Brian - 10 months ago 75

Python Question

I am experiencing what I think is weird behavior using cross product in

`numpy`

E.g., the following seems correct:

`r = 1e15`

a = array([1, 2, 3]) * r;

b = array([-1, 2, 1]) * r;

c = cross(a / norm(a), b / norm(b));

print(dot(c, a)) # outputs 0.0

But if we raise the exponent by 1, we get:

`r = 1e16`

a = array([1, 2, 3]) * r;

b = array([-1, 2, 1]) * r;

c = cross(a / norm(a), b / norm(b));

print(dot(c, a)) # outputs 2.0

The numbers get even more bizarre for larger values of the exponent.

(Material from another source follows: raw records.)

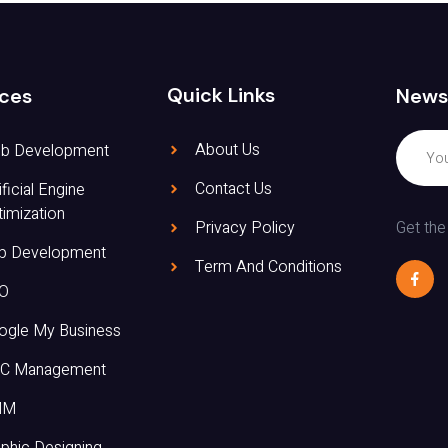
Quick Links
News
ices
About Us
b Development
Contact Us
ificial Engine
imization
Get the
Privacy Policy
p Development
Term And Conditions
O
ogle My Business
C Management
MM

Does anyone know what is going on here? Thanks!

Answer

You are seeing round-off error. By default, `array()`

returns an object with `dtype=float64`

. As you make `r`

bigger and bigger, you're running out of mantissa spaces to represent the array products exactly. Here's a way to test this:

```
def testcross(r, dt):
a = array([1, 2, 3], dtype=dt)*r
b = array([-1, 2, 1], dtype=dt)*r
c = cross(a/norm(a), b/norm(b))
return dot(c, a)
for rr in logspace(4, 15, 10):
print "%10.2f %10.2f %g" % (testcross(rr, float32), testcross(rr, float64)
```

With the result:

```
-0.00 0.00 10000
0.00 -0.00 166810
0.00 0.00 2.78256e+06
-4.00 0.00 4.64159e+07
-64.00 0.00 7.74264e+08
1024.00 0.00 1.29155e+10
0.00 0.00 2.15443e+11
-524288.00 0.00 3.59381e+12
0.00 -0.02 5.99484e+13
-134217728.00 0.00 1e+15
```

Notice things aren't "perfect" even for `float64`

with `r=5.99484e13`

. This shows that the precision is starting to fall apart long before you get to `r=1e15`

, even for `float64`

. As expected, things are much worse with the less-precise `float32`

.

Following up on OP's suggestion: the mantissa fields for 32 and 64 bit floating point representation are 24 and 53 bits, respectively (including the implied bit). Taking `log10([2**24, 2**53])`

, we see that this corresponds with about 7 and 16 orders of magnitude respectively. This corresponds with the tabulated errors showing up around `r=4.6e7`

for `float32`

and `r=1e16`

as originally noted. The round-off happens when the dot-product causes the underlying matrix calculation to subtract large numbers, and the differences can't be represented one or the other large number's mantissa.